## RECORDS SUPPLIED
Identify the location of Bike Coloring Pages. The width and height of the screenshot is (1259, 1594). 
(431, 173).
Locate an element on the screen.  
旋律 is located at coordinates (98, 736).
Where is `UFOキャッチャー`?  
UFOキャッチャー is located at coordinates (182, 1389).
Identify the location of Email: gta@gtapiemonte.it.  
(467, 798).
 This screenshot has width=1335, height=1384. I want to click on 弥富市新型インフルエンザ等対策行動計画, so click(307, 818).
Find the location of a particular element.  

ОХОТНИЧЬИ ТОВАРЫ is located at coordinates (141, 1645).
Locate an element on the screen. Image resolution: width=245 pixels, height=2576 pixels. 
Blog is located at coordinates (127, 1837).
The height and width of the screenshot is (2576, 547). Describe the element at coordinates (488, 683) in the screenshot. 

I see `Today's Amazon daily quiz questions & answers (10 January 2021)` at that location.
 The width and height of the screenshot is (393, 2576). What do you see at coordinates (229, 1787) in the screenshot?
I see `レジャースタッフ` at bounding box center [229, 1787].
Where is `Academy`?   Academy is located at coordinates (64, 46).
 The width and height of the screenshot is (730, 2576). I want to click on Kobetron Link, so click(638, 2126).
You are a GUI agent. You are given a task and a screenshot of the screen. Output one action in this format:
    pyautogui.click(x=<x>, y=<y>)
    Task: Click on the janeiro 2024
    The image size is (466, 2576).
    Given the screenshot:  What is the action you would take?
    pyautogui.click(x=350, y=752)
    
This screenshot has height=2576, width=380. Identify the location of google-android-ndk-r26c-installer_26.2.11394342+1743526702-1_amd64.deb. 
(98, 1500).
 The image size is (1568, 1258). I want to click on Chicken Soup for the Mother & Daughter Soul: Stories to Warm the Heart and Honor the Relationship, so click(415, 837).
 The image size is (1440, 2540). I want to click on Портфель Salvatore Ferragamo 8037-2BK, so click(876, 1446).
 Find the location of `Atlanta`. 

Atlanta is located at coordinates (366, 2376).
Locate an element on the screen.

## TRY IT
The final stretch of the listing, from the line containing "The image size is (466, 2576)." through its last line, both included, is to be output exactly and by itself.

## ANSWER FOR THIS EXERCISE
    The image size is (466, 2576).
    Given the screenshot:  What is the action you would take?
    pyautogui.click(x=350, y=752)
    
This screenshot has height=2576, width=380. Identify the location of google-android-ndk-r26c-installer_26.2.11394342+1743526702-1_amd64.deb. 
(98, 1500).
 The image size is (1568, 1258). I want to click on Chicken Soup for the Mother & Daughter Soul: Stories to Warm the Heart and Honor the Relationship, so click(415, 837).
 The image size is (1440, 2540). I want to click on Портфель Salvatore Ferragamo 8037-2BK, so click(876, 1446).
 Find the location of `Atlanta`. 

Atlanta is located at coordinates (366, 2376).
Locate an element on the screen.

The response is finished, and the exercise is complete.